An online formatter is the fastest tool for one-off documents — paste, click, copy. Prettier with --parser markdown is the right tool for project-wide enforcement: configure .prettierrc and a pre-commit hook so every .md file is formatted on save. markdownlint goes further — it lints for style rules (heading hierarchy, line length, alt text on images, link reference consistency) on top of formatting. Use this online tool for quick fixes; use Prettier + markdownlint together in CI.

More than formatting

Format HTML, JSON, or convert between data formats — all browser-side.

Frequently Asked Questions

What is the difference between ATX and Setext headings?

ATX headings use # prefix (# H1, ## H2, up to ###### H6) and are the modern convention used by GitHub, GitLab, and most static site generators. Setext headings use underlines (=== for H1, --- for H2) but only support two levels and require knowing the line above. Prettier and most markdownlint configs prefer ATX. The formatter normalises everything to ATX.

Should I use - or * for bullet lists?

Both are valid CommonMark. The dominant convention in 2026 is - (hyphen) — used by Prettier, the GitHub style guide, and most open-source READMEs. * (asterisk) is also common, especially in older Markdown. + (plus) is rare. Pick one style and stay consistent within a document; the formatter does not change your bullet character but fixes spacing after it.

How are blank lines between blocks normalised?

Markdown requires exactly one blank line between block elements (paragraphs, lists, headings, code blocks). Multiple consecutive blank lines render as a single blank in every CommonMark parser, but they bloat the source and create noisy diffs. The formatter collapses 3+ blank lines to exactly one — a Prettier and markdownlint convention.

How are tables formatted?

GitHub Flavored Markdown tables use pipes and a separator row (| --- |). Prettier and most formatters align column widths so each cell pads to the longest entry, and the separator row matches the column count. Alignment markers (:---, :---:, ---:) for left/center/right alignment are preserved. The formatter ensures one space inside each pipe.

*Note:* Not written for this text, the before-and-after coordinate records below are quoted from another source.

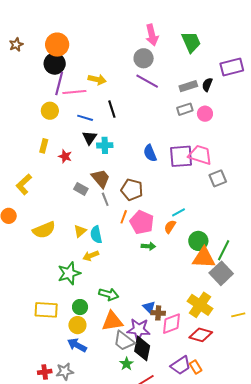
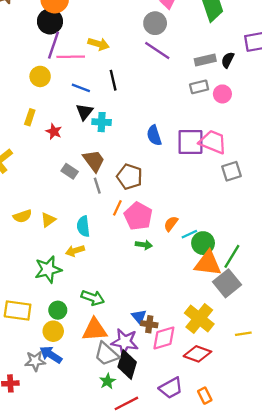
cyan line: (179, 212) -> (189, 234), moved
yellow semicircle: (44, 230) -> (22, 216), size x0.7
yellow triangle: (80, 231) -> (48, 220), moved
orange rectangle: (196, 367) -> (205, 396), moved
gray star: (65, 371) -> (35, 361), moved

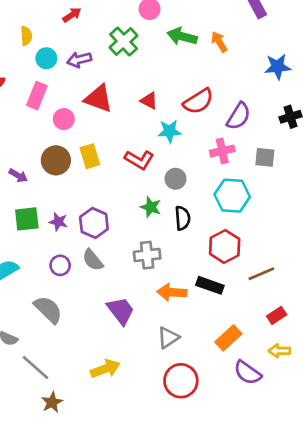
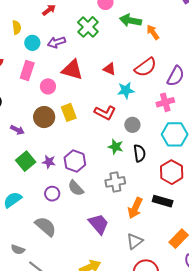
orange arrow: (219, 42) -> (153, 32), moved
green square: (27, 219) -> (26, 161), turned -30
orange arrow: (172, 292) -> (135, 208), turned -65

Are fenced code blocks preserved exactly?

Yes. The interior of a fenced code block (between ``` and ```) is preserved byte-for-byte — that is essential because code samples cannot tolerate reformatting. The formatter only ensures a blank line before and after the fence, and that the language tag stays on the opening fence (```javascript not ``` javascript).

Does formatting Markdown change how it renders?

No. CommonMark and GFM are whitespace-tolerant: extra spaces after # in a heading, multiple blank lines, and inconsistent list spacing all render identically. Formatting only normalises the source so diffs are clean and the file is easier to maintain. The rendered HTML is byte-identical.

Does it handle MDX (Markdown with JSX)?

Partially. The formatter normalises Markdown-level constructs (headings, lists, tables, code fences) inside MDX files. JSX components (<MyComponent />, ESM imports) are left as-is — formatting JSX requires a JS parser. For full MDX formatting, use Prettier with the MDX plugin.

Is the Markdown I paste sent to your servers?

No. Formatting runs entirely in your browser using JavaScript. Documentation containing internal API names, draft content, or unreleased feature notes never leaves your device. Open DevTools → Network and click Format to verify.